The IPKat's friends at leading Indian IP weblog SpicyIP have emailed him excitedly to tell him that they've got a brand new website at
spicyip.com, all handsome, shiny and free of all blogpots
[the IPKat and Merpel have been urged to do likewise for some years now, but they're generally too busy generating content, or trying to, to focus on what might indeed be a much-needed redesign]. Shamnad and friends have also
kickstarted SpicyIP's OpenIP initiative in a big way. Take a look here and, at the blog's Resources facility, here.

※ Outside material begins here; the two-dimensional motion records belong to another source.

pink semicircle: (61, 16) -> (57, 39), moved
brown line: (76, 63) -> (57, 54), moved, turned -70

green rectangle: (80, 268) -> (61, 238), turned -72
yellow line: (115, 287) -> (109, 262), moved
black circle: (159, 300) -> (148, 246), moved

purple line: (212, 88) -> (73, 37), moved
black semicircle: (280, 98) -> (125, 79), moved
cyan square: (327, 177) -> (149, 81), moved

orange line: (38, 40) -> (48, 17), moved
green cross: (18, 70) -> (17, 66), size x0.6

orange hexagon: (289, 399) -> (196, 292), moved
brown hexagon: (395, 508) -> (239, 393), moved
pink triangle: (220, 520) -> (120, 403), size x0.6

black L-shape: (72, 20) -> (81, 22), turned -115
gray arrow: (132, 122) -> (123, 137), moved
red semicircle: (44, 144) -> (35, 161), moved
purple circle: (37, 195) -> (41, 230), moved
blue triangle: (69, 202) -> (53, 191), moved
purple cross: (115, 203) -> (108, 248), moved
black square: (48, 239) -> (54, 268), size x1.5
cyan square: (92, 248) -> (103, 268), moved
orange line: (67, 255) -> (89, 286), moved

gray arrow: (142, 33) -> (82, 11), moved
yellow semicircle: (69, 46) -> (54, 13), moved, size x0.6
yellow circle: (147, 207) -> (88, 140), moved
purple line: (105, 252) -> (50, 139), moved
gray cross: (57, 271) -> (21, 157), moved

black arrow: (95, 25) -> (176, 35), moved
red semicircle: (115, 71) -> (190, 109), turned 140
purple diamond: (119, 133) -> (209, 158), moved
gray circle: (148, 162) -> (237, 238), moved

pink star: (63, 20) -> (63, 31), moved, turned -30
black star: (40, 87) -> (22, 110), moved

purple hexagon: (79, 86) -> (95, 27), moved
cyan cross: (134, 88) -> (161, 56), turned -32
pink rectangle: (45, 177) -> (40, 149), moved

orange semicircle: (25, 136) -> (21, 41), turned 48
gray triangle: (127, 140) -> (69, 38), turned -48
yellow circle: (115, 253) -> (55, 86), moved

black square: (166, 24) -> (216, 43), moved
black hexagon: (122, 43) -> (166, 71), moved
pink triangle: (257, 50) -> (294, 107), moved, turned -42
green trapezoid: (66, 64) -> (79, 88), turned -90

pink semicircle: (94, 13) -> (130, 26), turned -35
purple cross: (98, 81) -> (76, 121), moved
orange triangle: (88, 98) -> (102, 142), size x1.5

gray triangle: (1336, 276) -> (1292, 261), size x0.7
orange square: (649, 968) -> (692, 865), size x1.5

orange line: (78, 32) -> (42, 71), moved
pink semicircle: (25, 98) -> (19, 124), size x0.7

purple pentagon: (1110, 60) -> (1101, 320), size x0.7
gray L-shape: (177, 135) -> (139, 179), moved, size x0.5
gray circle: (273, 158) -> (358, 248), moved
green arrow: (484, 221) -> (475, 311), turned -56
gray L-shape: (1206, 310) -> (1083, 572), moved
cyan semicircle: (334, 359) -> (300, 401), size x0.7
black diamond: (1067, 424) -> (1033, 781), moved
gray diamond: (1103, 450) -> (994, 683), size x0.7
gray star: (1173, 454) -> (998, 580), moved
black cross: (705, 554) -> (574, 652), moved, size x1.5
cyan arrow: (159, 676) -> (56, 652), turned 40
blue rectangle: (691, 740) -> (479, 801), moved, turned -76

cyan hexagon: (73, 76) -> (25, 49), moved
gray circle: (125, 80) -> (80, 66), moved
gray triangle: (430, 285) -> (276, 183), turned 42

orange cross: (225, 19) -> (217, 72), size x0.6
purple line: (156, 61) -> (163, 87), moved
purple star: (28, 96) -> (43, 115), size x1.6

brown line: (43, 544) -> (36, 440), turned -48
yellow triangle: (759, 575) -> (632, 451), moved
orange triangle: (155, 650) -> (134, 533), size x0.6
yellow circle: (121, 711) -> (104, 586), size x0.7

When damages will cost you nothing. The Queen Mary Journal of Intellectual Property, published by Edward Elgar Publishing, has a most generous and endearing custom of making one article in each issue freely available to all-comers, whether they subscribe to this excellent publication or not. This time round, the offering consists of an article on one of this Kat's favourite topics, "‘Damages’ in European law and the traditional accounts of profit", written by Katfriend and scholar Phillip Johnson (Associate Professor of Intellectual Property, University College Dublin; Visiting Senior Fellow, Queen Mary University of London). You can read it in all its glory here. According to the abstract
"The award of an account of profits has a long and distinguished pedigree in equity and law. However, the law governing enforcement and remedies is now subject to the Enforcement Directive (2004/48) with an account of profits falling under Article 13. The implications of the Directive and the changes it has brought still remain unclear and are yet to be fully appreciated as the Court of Appeal’s decision in Hollister v Medik Ostomy [2012] EWCA Civ 1419 made clear."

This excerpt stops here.